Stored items

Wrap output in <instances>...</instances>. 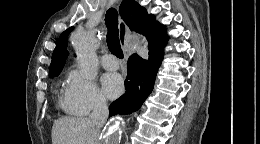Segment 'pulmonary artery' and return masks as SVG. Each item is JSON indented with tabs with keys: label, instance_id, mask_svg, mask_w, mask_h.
<instances>
[{
	"label": "pulmonary artery",
	"instance_id": "obj_1",
	"mask_svg": "<svg viewBox=\"0 0 260 144\" xmlns=\"http://www.w3.org/2000/svg\"><path fill=\"white\" fill-rule=\"evenodd\" d=\"M102 65L105 69L116 70L119 68L117 58L112 54H106L101 58Z\"/></svg>",
	"mask_w": 260,
	"mask_h": 144
}]
</instances>
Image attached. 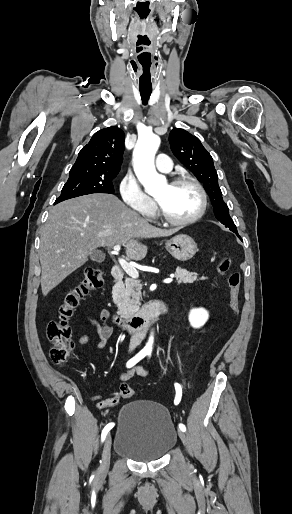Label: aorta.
<instances>
[{"label":"aorta","mask_w":292,"mask_h":514,"mask_svg":"<svg viewBox=\"0 0 292 514\" xmlns=\"http://www.w3.org/2000/svg\"><path fill=\"white\" fill-rule=\"evenodd\" d=\"M160 138L154 134H146L139 138L134 150V172L144 186L147 194L153 196L160 186H166L165 176H159L154 166V156L159 148ZM153 338H149L146 348H151Z\"/></svg>","instance_id":"aorta-1"}]
</instances>
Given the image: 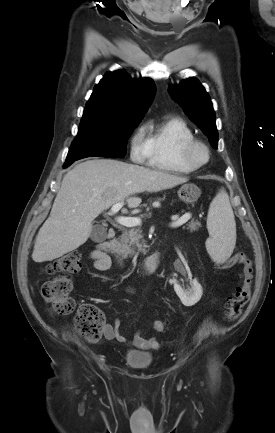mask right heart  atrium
I'll use <instances>...</instances> for the list:
<instances>
[{
	"instance_id": "1",
	"label": "right heart atrium",
	"mask_w": 275,
	"mask_h": 433,
	"mask_svg": "<svg viewBox=\"0 0 275 433\" xmlns=\"http://www.w3.org/2000/svg\"><path fill=\"white\" fill-rule=\"evenodd\" d=\"M130 156L137 163L144 162L148 157V148L143 128L137 129L131 136Z\"/></svg>"
}]
</instances>
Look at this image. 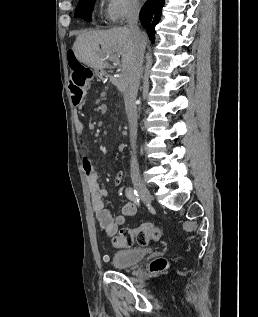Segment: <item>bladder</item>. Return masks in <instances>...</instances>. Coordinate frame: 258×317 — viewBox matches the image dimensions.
<instances>
[{
	"mask_svg": "<svg viewBox=\"0 0 258 317\" xmlns=\"http://www.w3.org/2000/svg\"><path fill=\"white\" fill-rule=\"evenodd\" d=\"M148 247H134L115 252L112 256V264L115 268L125 269L140 263L151 253Z\"/></svg>",
	"mask_w": 258,
	"mask_h": 317,
	"instance_id": "1",
	"label": "bladder"
}]
</instances>
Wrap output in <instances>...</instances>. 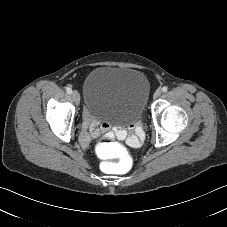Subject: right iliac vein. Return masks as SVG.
I'll return each mask as SVG.
<instances>
[{"instance_id": "obj_1", "label": "right iliac vein", "mask_w": 227, "mask_h": 227, "mask_svg": "<svg viewBox=\"0 0 227 227\" xmlns=\"http://www.w3.org/2000/svg\"><path fill=\"white\" fill-rule=\"evenodd\" d=\"M72 98H73V100H74V102H75L76 104L79 103V101H80V95H79V93H78L77 90H74V91L72 92Z\"/></svg>"}]
</instances>
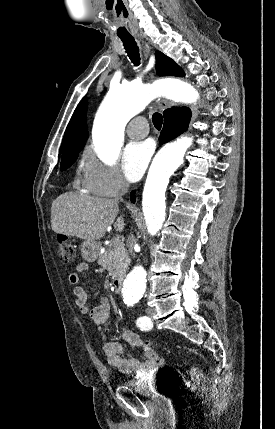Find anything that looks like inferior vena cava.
Wrapping results in <instances>:
<instances>
[{
	"label": "inferior vena cava",
	"mask_w": 275,
	"mask_h": 429,
	"mask_svg": "<svg viewBox=\"0 0 275 429\" xmlns=\"http://www.w3.org/2000/svg\"><path fill=\"white\" fill-rule=\"evenodd\" d=\"M128 187H129V184H128L127 182H125V181H122V182H121V187H120V189H121V191H120V196H119V197H116V199H115V200H119V199L121 198V196H122L125 192H127ZM134 242H135V238H134V236L131 234V236H129V237H128V240H127L128 251H129L131 254L133 253V244H134ZM133 255H134V254H133Z\"/></svg>",
	"instance_id": "inferior-vena-cava-1"
}]
</instances>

### WHAT THE TASK REQUIRES
Which lines run from the one containing "Find anything that" to the end of the entries above? Write them out exactly, leaving out every picture.

### RESPONSE AREA
Find anything that looks like inferior vena cava.
Wrapping results in <instances>:
<instances>
[{
	"label": "inferior vena cava",
	"mask_w": 275,
	"mask_h": 429,
	"mask_svg": "<svg viewBox=\"0 0 275 429\" xmlns=\"http://www.w3.org/2000/svg\"><path fill=\"white\" fill-rule=\"evenodd\" d=\"M128 187H129V184H128L127 182H125V181H122V182H121V187H120V189H121V191H120V196H119V197H116V199H115V200H119V199L121 198V196H122L125 192H127ZM134 242H135V238H134V236L131 234V236H129V237H128V240H127L128 251H129L131 254L133 253V244H134ZM133 255H134V254H133Z\"/></svg>",
	"instance_id": "inferior-vena-cava-1"
}]
</instances>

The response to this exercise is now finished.